5) Você como pesquisadora em literatura indicaria quais livros para se pensar a diversidade sexual ou racial no Brasil?
Acho que a Ângela Davis, de modo geral, demonstra com mestria a relação entre misoginia e a estrutura de classes. Eu tenho muito apreço pelas obras e artigos Heleieth Saffioti, quando articula a opressão (dominação em perspectiva), o capitalismo e as formas simbólicas em que ela estala. No Brasil, artigos sobre solidão, em todos os sentidos, das mulheres negras escritos pela Beatriz Nascimento, além das perspectivas distintas, mas muito potentes, de Sueli Carneiro e Lélia Gonzalez. Eu não posso deixar de declarar minha enorme admiração pela Conceição Evaristo, principalmente “Olhos D’água” e “Ponciá Vicêncio”, além de “Eles não usam tênis naique”, de Márcia Zanellato e da Companhia Marginal da Maré.
6)Que tipo de incentivo você daria a pessoas trans que desejam seguir a carreira acadêmica e se inspiram em sua trajetória?

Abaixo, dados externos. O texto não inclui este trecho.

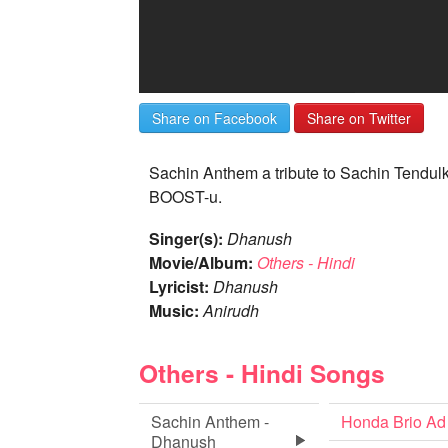
Share on Facebook
Share on Twitter
Sachin Anthem a tribute to Sachin Tendul
BOOST-u.
Singer(s):
Dhanush
Movie/Album:
Others - Hindi
Lyricist:
Dhanush
Music:
Anirudh
Others - Hindi Songs
Sachin Anthem -
Honda Brio Ad
Dhanush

Continuemos, irmãs e irmãos. Sempre compreendendo que seguir para arranhar as estruturas deve significar expô-las, transformá-las, para que o caminho deixe de ser tortuosos para todas e todos que vêm atrás de nós, lembrando que a luta precisa ser consubstancial e relacional (classe, gênero, raça, sexualidade etc.). Nós encontramos força e nos encontramos, umas às outras, nos limites das nossas forças, tenhamos certeza.
Em suma, a trajetória acadêmica e política de Dani Balbi fura o bloqueio da invisibilização e marginalização da população trans nos espaços de poder da estrutura capitalista. Ao conhecermos um pouco da sua biografia, pensamentos e reflexões acerca da sociedade, parafraseio um pensamento da Angela Davis que diz: “ Não aceito as coisas que não posso mudar, estou mudando as coisas que não posso aceitar!”